“Indians From All Directions” – Transnational Imperial Refraction and Settler Colonialism
The CMS Migration & Indigeneity Research Group is delighted to invite you to its first in-person speaker event in fall 2022.
Speaker: Ajay Parasram (Associate Professor, Department of International Development Studies & Department of History, Dalhousie University)
Abstract: In this presentation, I am concerned with how the intergenerational experiences of empire learned by twice-displaced South Asians creates a level of acceptance of structural white supremacy that makes South Asians not just model minorities, but perhaps ideal drivers of modern/colonial settler nationalism in post-imperial Canada. As this is too vast a story to tell in general terms, I will focus on a particular type of imperial refraction, looking at the connections between Canada and the Indo-Trinidadian community of which I am a part. I examine some archival materials and secondary literature, seeking to describe colonial encounters survived by my ancestors since crossing the “kala pani” in the mid 19th century and encountering institutions of colonial governance and enforcement on plantations, schools, and religious institutions in colonial Trinidad.

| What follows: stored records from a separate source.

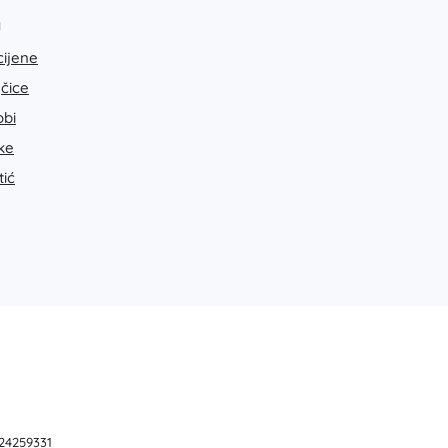
Art
a
Proslave
cijene
Kostimi
Dodaci za kostime
jčice
One Piece
Halloween
bi
Uskrs
ke
tić
Gabinin čarobni kućica
Igračke za najmlađe
Zvečke, grickalice i dudice
Avatar
Interaktivne igračke
Slagalice, čekićanje, kocke
Mazilice i tješilice
Guralice i igračke na povlačenje
+
Prikaži više
 24259331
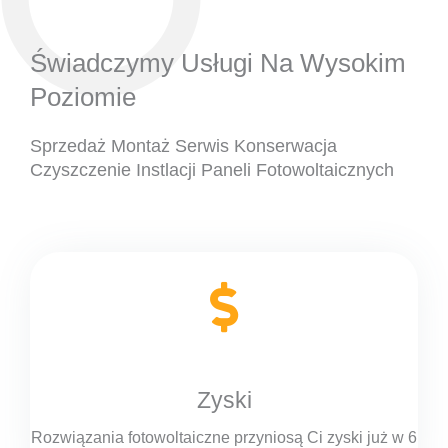
Świadczymy Usługi Na Wysokim
Poziomie
Sprzedaż Montaż Serwis Konserwacja
Czyszczenie Instlacji Paneli Fotowoltaicznych
Zyski
Rozwiązania fotowoltaiczne przyniosą Ci zyski już w 6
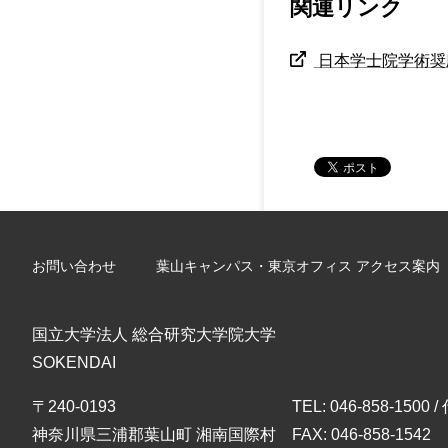
関連リンク
日本学士院学術奨
お問い合わせ
葉山キャンパス・東京オフィス アクセス案内
国立大学法人 総合研究大学院大学
SOKENDAI
〒240-0193
TEL: 046-858-1500 
神奈川県三浦郡葉山町 湘南国際村
FAX: 046-858-1542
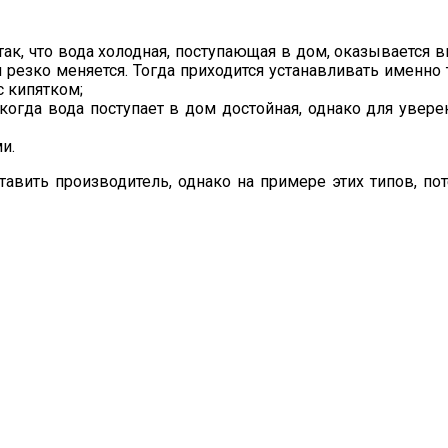
 так, что вода холодная, поступающая в дом, оказывается
 резко меняется. Тогда приходится устанавливать именно 
с кипятком;
когда вода поступает в дом достойная, однако для увере
и.
тавить производитель, однако на примере этих типов, 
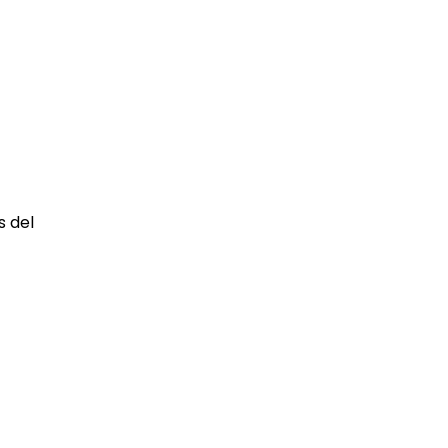
s del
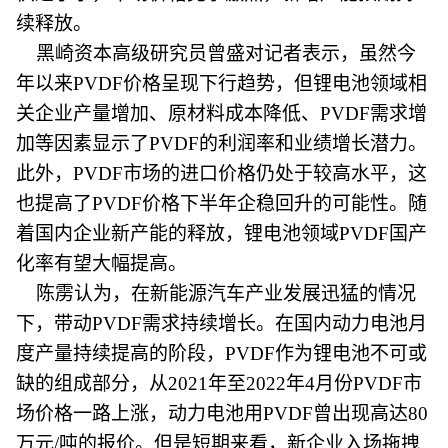
续释放。
黑崎资本高级研究员曾盛对记者表示，虽然今
年以来PVDF价格呈现下行趋势，但锂电池领域相
关企业产量增加、原材料成本降低、PVDF需求增
加等因素显示了PVDF的利润率和业绩增长潜力。
此外，PVDF市场的进口价格仍处于较高水平，这
也提高了PVDF价格下半年企稳回升的可能性。随
着国内企业新产能的释放，锂电池领域PVDF国产
化率有望大幅提高。
陈雳认为，在新能源汽车产业发展迅猛的情况
下，带动PVDF需求持续增长。在国内动力电池月
度产量持续提高的阶段，PVDF作为锂电池不可或
缺的组成部分，从2021年至2022年4月份PVDF市
场价格一路上涨，动力电池用PVDF曾出现高达80
万元/吨的报价。但是短期来看，新企业入场拖拽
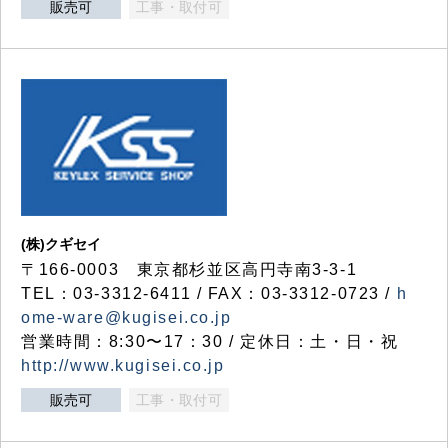
販売可
工事・取付可
(株)クギセイ
〒166-0003 東京都杉並区高円寺南3-3-1
TEL：03-3312-6411 / FAX：03-3312-0723 /
h
ome-ware@kugisei.co.jp
営業時間：8:30〜17：30 / 定休日：土・日・祝
http://www.kugisei.co.jp
販売可
工事・取付可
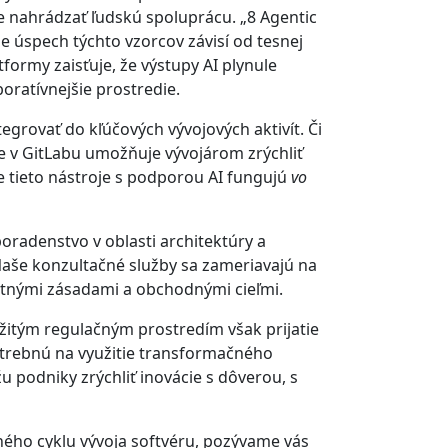
e nahrádzať ľudskú spoluprácu. „8 Agentic
e úspech týchto vzorcov závisí od tesnej
formy zaisťuje, že výstupy AI plynule
ratívnejšie prostredie.
egrovať do kľúčových vývojových aktivít. Či
e v GitLabu umožňuje vývojárom zrýchliť
že tieto nástroje s podporou AI fungujú
vo
radenstvo v oblasti architektúry a
 Naše konzultačné služby sa zameriavajú na
ostnými zásadami a obchodnými cieľmi.
ožitým regulačným prostredím však prijatie
otrebnú na využitie transformačného
 podniky zrýchliť inovácie s dôverou, s
ného cyklu vývoja softvéru, pozývame vás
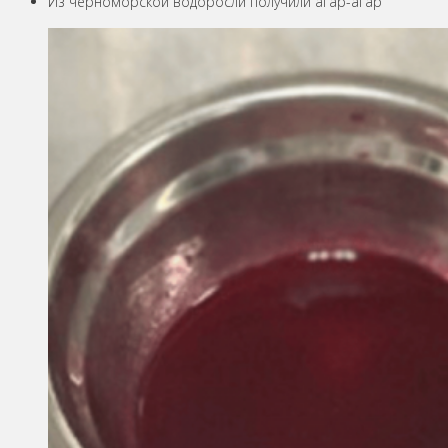
Из черноморской водоросли получили агар-агар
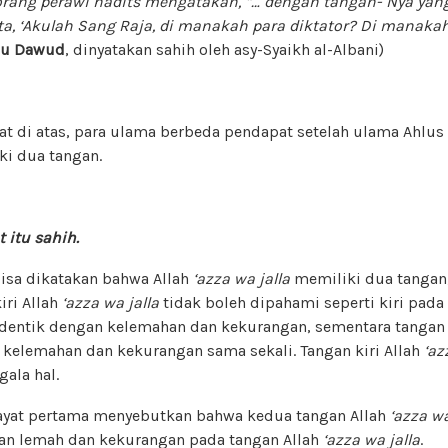
seorang perawi hadits mengatakan, “… dengan tangan- Nya yang 
ta, ‘Akulah Sang Raja, di manakah para diktator? Di manaka
bu Dawud
, dinyatakan sahih oleh asy-Syaikh al-Albani)
at di atas, para ulama berbeda pendapat setelah ulama Ahlu
ki dua tangan.
 itu sahih.
isa dikatakan bahwa Allah
‘azza wa jalla
memiliki dua tangan,
iri Allah
‘azza wa jalla
tidak boleh dipahami seperti kiri pada
identik dengan kelemahan dan kekurangan, sementara tangan 
 kelemahan dan kekurangan sama sekali. Tangan kiri Allah
‘az
ala hal.
iwayat pertama menyebutkan bahwa kedua tangan Allah
‘azza wa
an lemah dan kekurangan pada tangan Allah
‘azza wa jalla
.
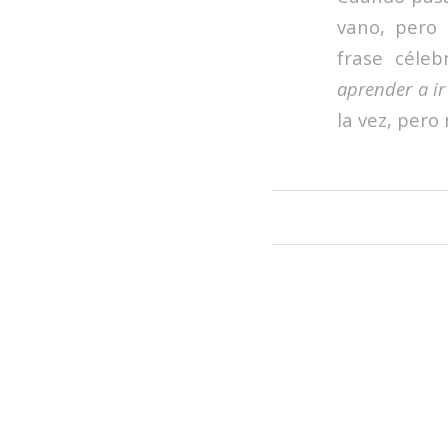
vano, pero 
frase céle
aprender a ir
la vez, pero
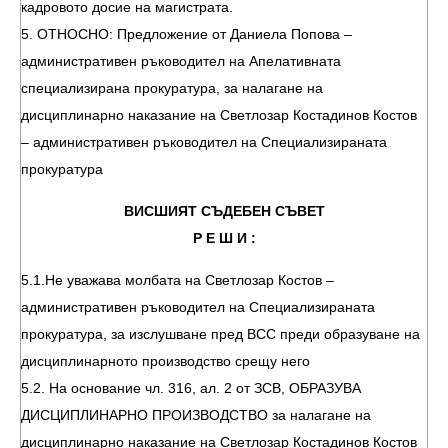
кадровото досие на магистрата.
5. ОТНОСНО: Предложение от Даниела Попова –
административен ръководител на Апелативната
специализирана прокуратура, за налагане на
дисциплинарно наказание на Светлозар Костадинов Костов
– административен ръководител на Специализираната
прокуратура
ВИСШИЯТ СЪДЕБЕН СЪВЕТ
Р Е Ш И :
5.1.Не уважава молбата на Светлозар Костов –
административен ръководител на Специализираната
прокуратура, за изслушване пред ВСС преди образуване на
дисциплинарното производство срещу него
5.2. На основание чл. 316, ал. 2 от ЗСВ, ОБРАЗУВА
ДИСЦИПЛИНАРНО ПРОИЗВОДСТВО за налагане на
дисциплинарно наказание на Светлозар Костадинов Костов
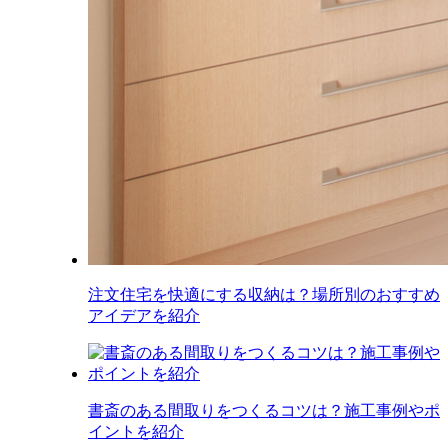
注文住宅を快適にする収納は？場所別のおすすめ
アイデアを紹介
書斎のある間取りをつくるコツは？施工事例やポ
イントを紹介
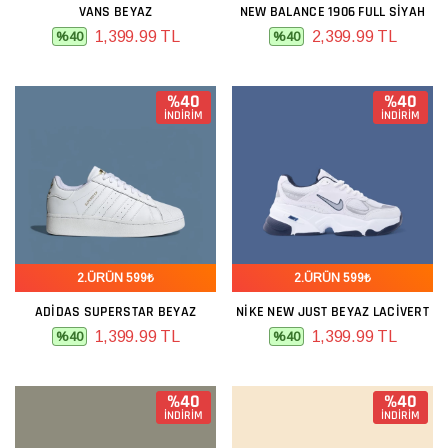
VANS BEYAZ
NEW BALANCE 1906 FULL SIYAH
1,399.99 TL
2,399.99 TL
%40
%40
%40
%40
İNDİRİM
İNDİRİM
2.ÜRÜN 599₺
2.ÜRÜN 599₺
ADIDAS SUPERSTAR BEYAZ
NIKE NEW JUST BEYAZ LACIVERT
1,399.99 TL
1,399.99 TL
%40
%40
%40
%40
İNDİRİM
İNDİRİM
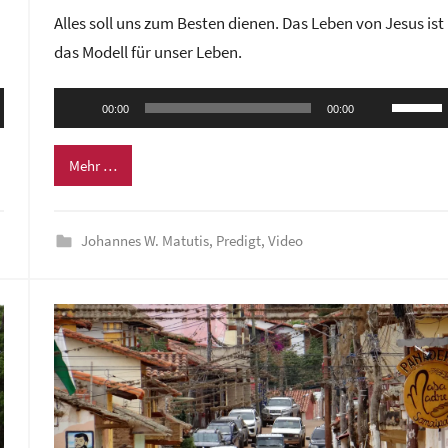
o
Alles soll uns zum Besten dienen. Das Leben von Jesus ist
n
das Modell für unser Leben.
G
e
Audio-
ten
Pfeilta
m
00:00
00:00
Player
nter
Hoch/R
e
n,
benutze
i
Mehr …
n
um
d
die
e
Johannes W. Matutis
,
Predigt
,
Video
rke
Lautstä
z
zu
e
regeln.
n
t
r
u
m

I argue that the processes that colluded to break our connection to our traditional lands and land-based practices is precisely what helped to condition us to be “model minorities.” This has significance for scholars interested in migration, indigeneity, and decolonization for two reasons: 1.) it helps to describe lateral racial violence as a symptom of intergenerational trauma, and 2.) suggests that if the break with migrants’ land-based and ontologically distinct forms of knowledge makes us susceptible to internalizing white supremacy, then discovering ways to reconnect with it in a good way may build up the racial resilience of racialized people such that we find in one another solidarity instead competition. I see this as a necessary therapy for intergenerational colonial healing in this still-colony, with significance well beyond the Indo-Trinidadian community.